The U.S. Department of Health and Human Services (HHS) has issued a comprehensive response to the cyberattack on Change Healthcare, a subsidiary of UnitedHealth Group (UHG), which occurred in late February 2024. This attack, initiated by the Blackcat ransomware, severely impacted more than 100 systems belonging to Change Healthcare, disrupting key healthcare operations nationwide. These systems are a key part of various healthcare processes, including insurance coverage verification, claims submission, and payment processing, rendering their inaccessibility a concern for healthcare providers across the country.
HHS has taken proactive steps to coordinate efforts with UHG leadership, state partners, and external stakeholders as a consequence of the widespread impact on healthcare operations. Through regular communication channels, HHS aims to assess the extent of the cyberattack’s consequences and ensure the continuity of healthcare services.

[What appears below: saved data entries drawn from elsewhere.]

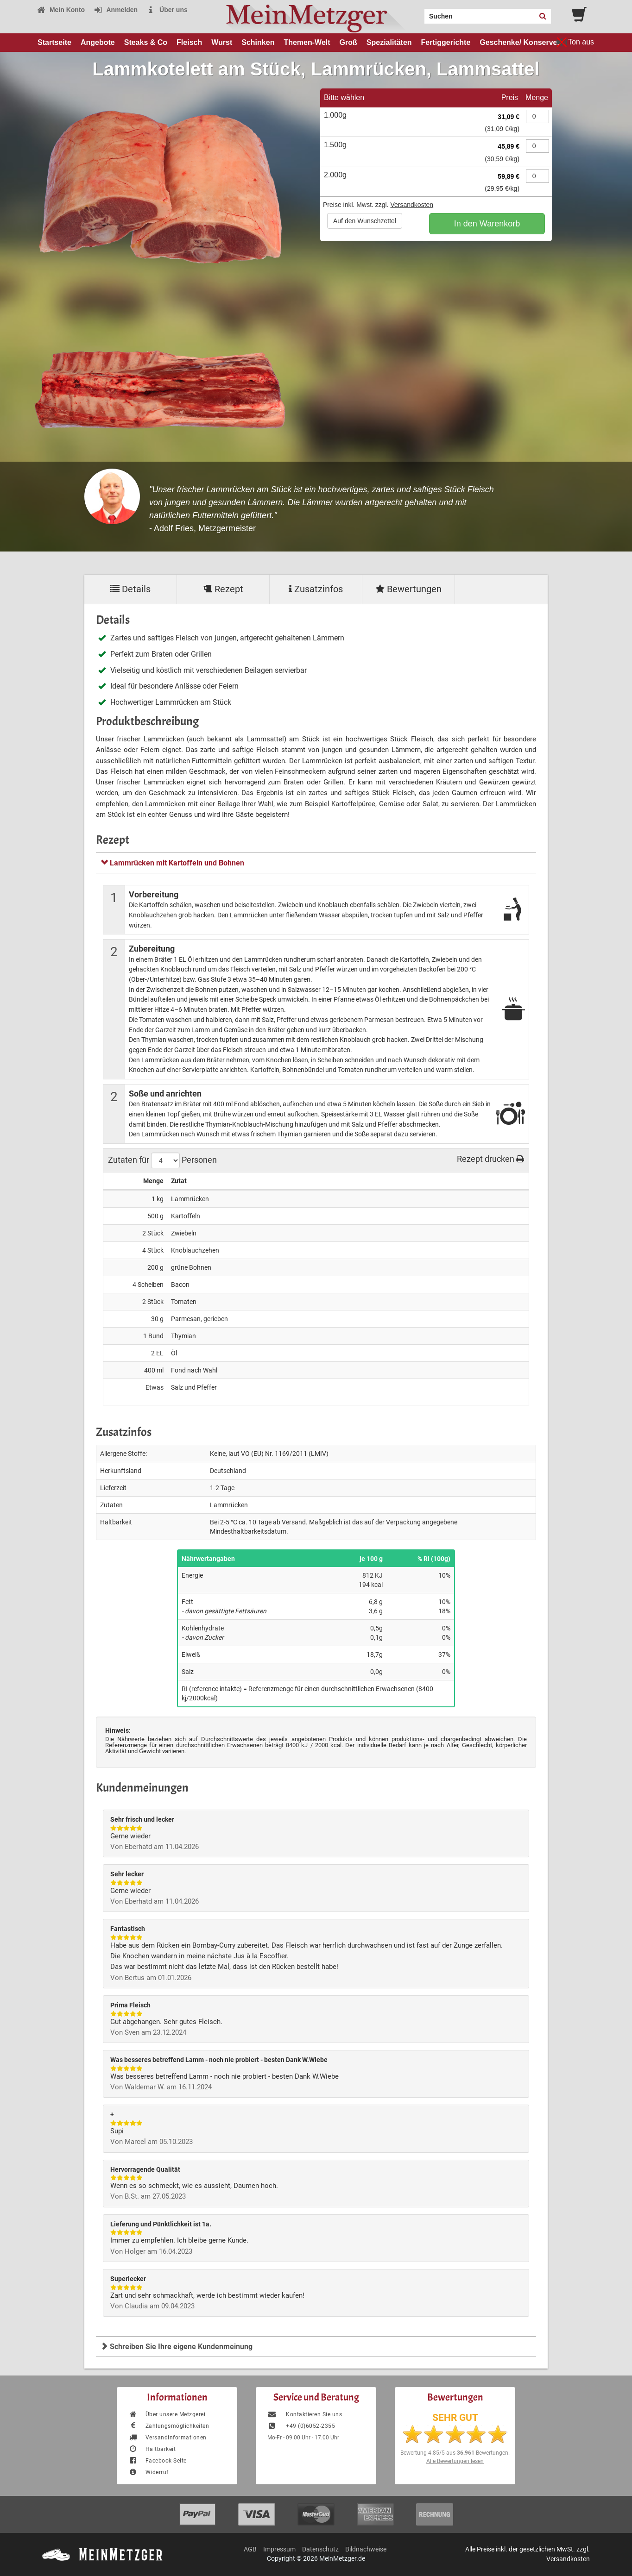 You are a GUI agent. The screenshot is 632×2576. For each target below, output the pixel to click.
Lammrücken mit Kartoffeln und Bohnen (172, 863)
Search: (418, 13)
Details (130, 589)
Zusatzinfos (316, 589)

The department emphasizes the importance of UnitedHealth Group’s efforts to restore and maintain operations quickly, highlighting the urgency of the situation.
Acknowledging the challenges faced by healthcare providers due to the cyberattack, HHS has announced immediate support measures through the Centers for Medicare & Medicaid Services (CMS). These measures include facilitating expedited processes for providers needing to switch clearinghouses for claims processing, ensuring minimal disruption to billing processes. CMS is advocating for the relaxation of prior authorization and filing requirements for Medicare Advantage (MA) organizations and Part D sponsors, easing administrative burdens on providers during this period. HHS is urging Medicaid and Children’s Health Insurance Program (CHIP) managed care plans to adopt similar flexibility measures, ensuring that Medicaid beneficiaries continue to receive uninterrupted access to healthcare services. The department recognizes the financial strain experienced by healthcare providers as a result of the cyberattack-induced disruptions and encourages the utilization of accelerated payment options and paper claims submissions to mitigate cash flow challenges.
HHS emphasizes its commitment to strengthening cybersecurity across the sector, highlighting the interconnected nature of the healthcare system and the need for cybersecurity resilience. This commitment is reflected in the department’s cybersecurity strategy outlined in a concept paper released in December 2023. The strategy includes voluntary performance goals, collaboration with Congress to develop support mechanisms, improved accountability measures, and improved communication channels to address cybersecurity threats effectively.
While the initial response from HHS has been met with positive feedback, concerns persist among healthcare providers and industry groups regarding the adequacy of the support measures. The President of the American Medical Association (AMA), Jesse Ehrenfeld, commends the initial steps taken by HHS’, stating “Many physician practices operate on thin margins, and we are especially concerned about the impact on small and/or rural practices, as well as those that care for the underserved,” said AMA President Jesse M. Ehrenfeld, MD, MPH. “The AMA urges federal officials to go above and beyond what has been put in place and include financial assistance such as advanced payments for physicians.” In the face of ongoing challenges, collaboration between government agencies, healthcare organizations, and industry stakeholders remains necessary for managing the aftermath of this cyberattack and ensuring the resilience of the healthcare system against future threats.